- [Work task]
When you write out the records, keep every word exact and drop the pictures.

[Saved data entries]
+---+

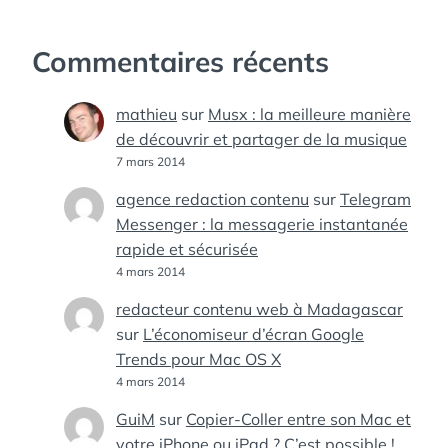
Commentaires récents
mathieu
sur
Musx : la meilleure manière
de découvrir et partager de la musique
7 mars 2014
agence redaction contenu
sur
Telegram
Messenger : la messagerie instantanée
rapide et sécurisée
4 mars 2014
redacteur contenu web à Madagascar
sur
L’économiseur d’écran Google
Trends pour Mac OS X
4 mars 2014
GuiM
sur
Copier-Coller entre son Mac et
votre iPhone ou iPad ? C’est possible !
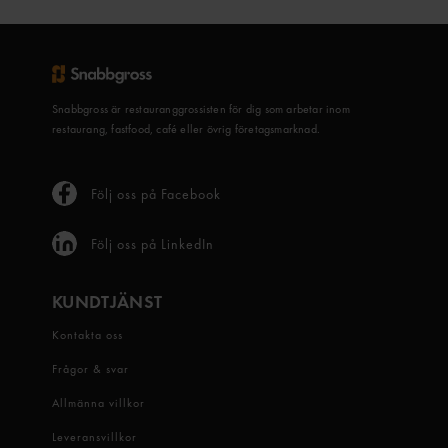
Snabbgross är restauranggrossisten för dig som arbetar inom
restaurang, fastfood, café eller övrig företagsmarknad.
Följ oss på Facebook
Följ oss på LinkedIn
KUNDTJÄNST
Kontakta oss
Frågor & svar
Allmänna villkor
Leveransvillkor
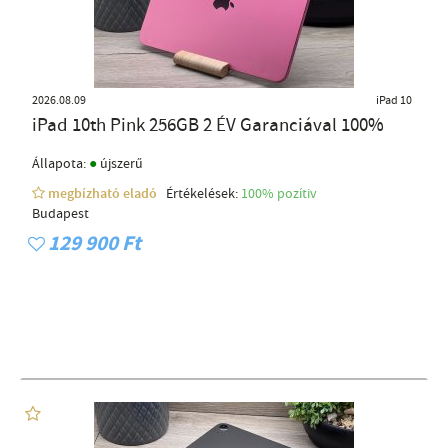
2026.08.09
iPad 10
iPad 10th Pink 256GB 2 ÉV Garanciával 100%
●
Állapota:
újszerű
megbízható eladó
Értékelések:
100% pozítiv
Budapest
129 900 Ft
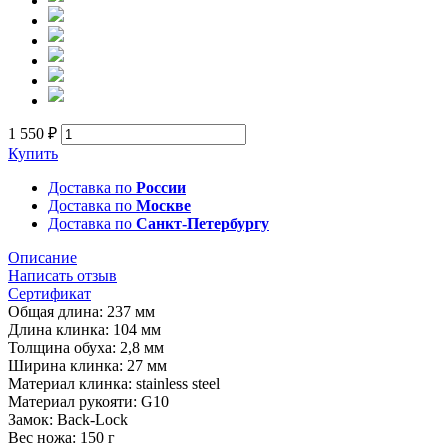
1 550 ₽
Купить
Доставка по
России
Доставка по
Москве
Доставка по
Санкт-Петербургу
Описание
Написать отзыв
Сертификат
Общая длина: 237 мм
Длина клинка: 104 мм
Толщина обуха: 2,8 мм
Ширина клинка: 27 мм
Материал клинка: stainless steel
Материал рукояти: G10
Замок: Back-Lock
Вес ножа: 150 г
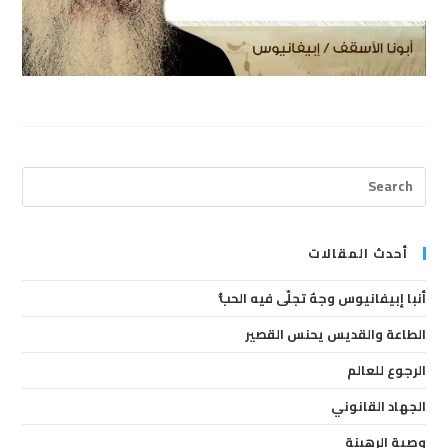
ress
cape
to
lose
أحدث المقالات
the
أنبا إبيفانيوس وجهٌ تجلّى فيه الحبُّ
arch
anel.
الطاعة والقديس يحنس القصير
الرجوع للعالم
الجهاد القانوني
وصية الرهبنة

+---+

- [Exercise output]
Commentaires récents
mathieu
sur
Musx : la meilleure manière
de découvrir et partager de la musique
7 mars 2014
agence redaction contenu
sur
Telegram
Messenger : la messagerie instantanée
rapide et sécurisée
4 mars 2014
redacteur contenu web à Madagascar
sur
L’économiseur d’écran Google
Trends pour Mac OS X
4 mars 2014
GuiM
sur
Copier-Coller entre son Mac et
votre iPhone ou iPad ? C’est possible !
Snabbgross är restauranggrossisten för dig som arbetar inom
restaurang, fastfood, café eller övrig företagsmarknad.
Följ oss på Facebook
Följ oss på LinkedIn
KUNDTJÄNST
Kontakta oss
Frågor & svar
Allmänna villkor
Leveransvillkor
2026.08.09
iPad 10
iPad 10th Pink 256GB 2 ÉV Garanciával 100%
●
Állapota:
újszerű
megbízható eladó
Értékelések:
100% pozítiv
Budapest
129 900 Ft
1 550 ₽
Купить
Доставка по
России
Доставка по
Москве
Доставка по
Санкт-Петербургу
Описание
Написать отзыв
Сертификат
Общая длина: 237 мм
Длина клинка: 104 мм
Толщина обуха: 2,8 мм
Ширина клинка: 27 мм
Материал клинка: stainless steel
Материал рукояти: G10
Замок: Back-Lock
Вес ножа: 150 г
ress
cape
to
lose
أحدث المقالات
the
أنبا إبيفانيوس وجهٌ تجلّى فيه الحبُّ
arch
anel.
الطاعة والقديس يحنس القصير
الرجوع للعالم
الجهاد القانوني
وصية الرهبنة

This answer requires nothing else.